Citrini's AI doom report sees software, payment stocks tumble

9 hours ago 3



A new report by Citrini Research has been partially blamed for a software and payments stock sell-off on Monday, where it outlined extreme scenarios in which AI could severely disrupt the economy, from wiping out a sizable share of the workforce and slashing consumer spending to threatening the $13 trillion US mortgage market.

Citrini was little-known up until Monday, when its “Global Intelligence Crisis” report amassed over 22 million views on X alone and discussed how AI agents could drive corporate profits so high that human labor could become increasingly redundant and trigger a recession.

The report lays out a chilling June 2028 scenario, in which the Standard & Poor's 500 is down 38% from its all-time high, unemployment is over 10%, private credit is unraveling and prime mortgages are cracking — all while AI didn’t disappoint, exceeding every expectation.

Source: Citrini

Citrini said the term “Ghost GDP” could emerge, describing it as output that shows up in the national accounts but never circulates through the “real economy.”

“A single GPU cluster in North Dakota is generating output previously attributed to 10,000 Manhattan office workers,” Citrini theorized in a potential June 2028 scenario.

The result: a massive white-collar layoff, far less consumer spending and a recession, Citrini said.

The macroeconomic uncertainty from AI and other issues, such as US President Donald Trump’s tariffs, has not been taken well in the crypto market over the past few months, with Bitcoin (BTC) falling nearly 50% from its $126,080 all-time high in early October, while safe havens like gold continue to rise.

AI, credit card stocks tank

Computing and AI company IBM saw its largest single-day drop in 25 years on Monday, tumbling 13.1% to $223.35, while Microsoft, Oracle and Accenture fell 3.21%, 4.57% and 6.58%, Google Finance data shows. 

Credit card platforms Visa, Mastercard and American Express also fell 4.5%, 5.77% and 7.2% as Citrini said private credit and software-backed loans would face cascading defaults.

Investor anxiety was compounded by warnings from renowned risk theorist Nassim Taleb, who said AI could make some software companies bankrupt, while Anthropic said its Claude Code tool can be used to modernize software written in the COBOL language, which handles large transactions for many governments, banks and airlines.

Related: How SocialFi, memecoins and AI pushed Base to the top of the L2 ladder 

Anthropic’s findings appeared to affect IBM’s share price directly, as COBOL is mostly run on IBM’s systems.

IBM’s share price tanked over 13% on Monday.

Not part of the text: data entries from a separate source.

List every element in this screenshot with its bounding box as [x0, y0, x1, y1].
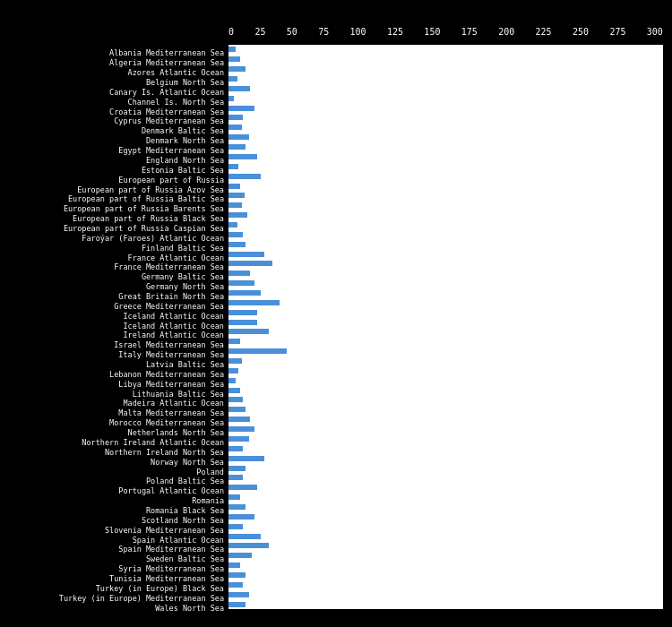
y-label: European part of Russia Black Sea — [73, 215, 224, 223]
bar — [228, 96, 234, 101]
bar — [228, 193, 245, 198]
bar — [228, 407, 246, 412]
bar — [228, 86, 250, 91]
bar — [228, 602, 246, 607]
bar — [228, 252, 264, 257]
bar — [228, 184, 240, 189]
bar — [228, 553, 252, 558]
bar — [228, 242, 246, 247]
y-label: Egypt Mediterranean Sea — [118, 147, 224, 155]
y-label: Turkey (in Europe) Mediterranean Sea — [59, 595, 224, 603]
y-label: Cyprus Mediterranean Sea — [114, 117, 224, 125]
bar — [228, 164, 238, 169]
bar — [228, 456, 264, 461]
y-label: Morocco Mediterranean Sea — [109, 419, 224, 427]
y-label: Norway North Sea — [151, 459, 224, 467]
y-label: Greece Mediterranean Sea — [114, 303, 224, 311]
y-label: Croatia Mediterranean Sea — [109, 108, 224, 116]
bar — [228, 144, 246, 150]
bar — [228, 358, 242, 364]
x-tick: 100 — [350, 27, 366, 37]
bar — [228, 280, 254, 286]
x-tick: 175 — [461, 27, 478, 37]
y-label: Syria Mediterranean Sea — [118, 565, 224, 573]
bar — [228, 504, 246, 510]
y-label: Israel Mediterranean Sea — [114, 341, 224, 349]
bar — [228, 348, 287, 354]
x-tick: 150 — [424, 27, 440, 37]
x-tick: 250 — [573, 27, 589, 37]
chart-container: 0255075100125150175200225250275300 Alban… — [0, 0, 672, 627]
y-label: Belgium North Sea — [146, 79, 224, 87]
bar — [228, 106, 254, 111]
bar — [228, 290, 261, 296]
y-label: Netherlands North Sea — [128, 429, 224, 437]
bar — [228, 222, 237, 228]
y-label: Spain Atlantic Ocean — [133, 537, 224, 545]
y-label: European part of Russia Azov Sea — [77, 186, 224, 194]
x-tick: 275 — [609, 27, 625, 37]
bar — [228, 66, 246, 72]
y-label: Wales North Sea — [155, 605, 224, 613]
y-label: Northern Ireland North Sea — [105, 449, 224, 457]
bar — [228, 154, 257, 159]
bar — [228, 47, 236, 52]
x-tick: 75 — [318, 27, 329, 37]
y-label: France Mediterranean Sea — [114, 263, 224, 271]
bar — [228, 524, 243, 529]
y-label: Estonia Baltic Sea — [142, 167, 224, 175]
y-label: Libya Mediterranean Sea — [118, 381, 224, 389]
bar — [228, 320, 257, 325]
bar — [228, 485, 257, 490]
x-tick: 225 — [536, 27, 552, 37]
y-label: Slovenia Mediterranean Sea — [105, 527, 224, 535]
bar — [228, 494, 240, 500]
y-label: Tunisia Mediterranean Sea — [109, 575, 224, 583]
y-label: Lithuania Baltic Sea — [133, 391, 224, 399]
y-label: Faroýar (Faroes) Atlantic Ocean — [82, 235, 224, 243]
x-tick: 300 — [647, 27, 663, 37]
y-label: Latvia Baltic Sea — [146, 361, 224, 369]
y-label: Romania Black Sea — [146, 507, 224, 515]
bar — [228, 271, 250, 276]
x-tick: 125 — [387, 27, 403, 37]
x-axis-ticks: 0255075100125150175200225250275300 — [228, 27, 663, 37]
y-label: Iceland Atlantic Ocean — [123, 313, 224, 321]
y-label: Great Britain North Sea — [118, 293, 224, 301]
bar — [228, 76, 237, 82]
y-label: Channel Is. North Sea — [128, 99, 224, 107]
y-label: Denmark North Sea — [146, 137, 224, 145]
y-label: Spain Mediterranean Sea — [118, 545, 224, 554]
y-label: European part of Russia Caspian Sea — [64, 225, 224, 233]
x-tick: 50 — [287, 27, 297, 37]
bar — [228, 582, 243, 588]
bar — [228, 592, 249, 597]
y-label: Northern Ireland Atlantic Ocean — [82, 439, 224, 447]
y-label: Portugal Atlantic Ocean — [118, 487, 224, 495]
bars-area — [228, 45, 663, 609]
bar — [228, 300, 280, 305]
bar — [228, 466, 246, 471]
bar — [228, 417, 250, 422]
y-labels: Albania Mediterranean SeaAlgeria Mediter… — [0, 45, 227, 609]
bar — [228, 563, 240, 568]
y-label: Malta Mediterranean Sea — [118, 409, 224, 417]
y-label: European part of Russia Barents Sea — [64, 205, 224, 213]
bar — [228, 339, 240, 344]
y-label: Algeria Mediterranean Sea — [109, 59, 224, 67]
bar — [228, 446, 243, 451]
bar — [228, 436, 249, 442]
bar — [228, 212, 247, 218]
bar — [228, 378, 236, 383]
y-label: Albania Mediterranean Sea — [109, 49, 224, 57]
bar — [228, 329, 269, 334]
y-label: Germany North Sea — [146, 283, 224, 291]
bar — [228, 115, 243, 120]
bar — [228, 572, 246, 578]
bar — [228, 174, 261, 179]
bar — [228, 388, 240, 393]
bar — [228, 202, 242, 208]
y-label: Lebanon Mediterranean Sea — [109, 371, 224, 379]
x-tick: 25 — [254, 27, 265, 37]
y-label: Canary Is. Atlantic Ocean — [109, 89, 224, 97]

Source: Google Finance

Citrini said the rise in agentic AI tools like Anthropic’s Claude Code or OpenAI’s Codex will drive the broad economic shift, reducing the need for human labor and forcing companies to reinvest savings into ever-more capable AI, essentially creating a feedback loop that accelerates workforce displacement and consumer spending decline.

Tech entrepreneurs say AI agents aren’t worth the costs yet

However, three multimillionaire tech investors recently said the high costs of deploying AI agents still don’t justify replacing many humans, who can perform tasks just as well, more cheaply.

Tech investor Jason Calacanis said he is spending $300 per day to run a single AI agent despite it only operating at 10% to 20% of full capacity, while Social Capital CEO Chamath Palihapitiya noted the same problem and said his AI agents need to be at least twice as productive as employees to justify the costs.

Billionaire investor Mark Cuban said the economic-constraint argument of AI agents raised by Calacanis and Palihapitiya was the smartest counterargument that he had seen to AI replacing humans.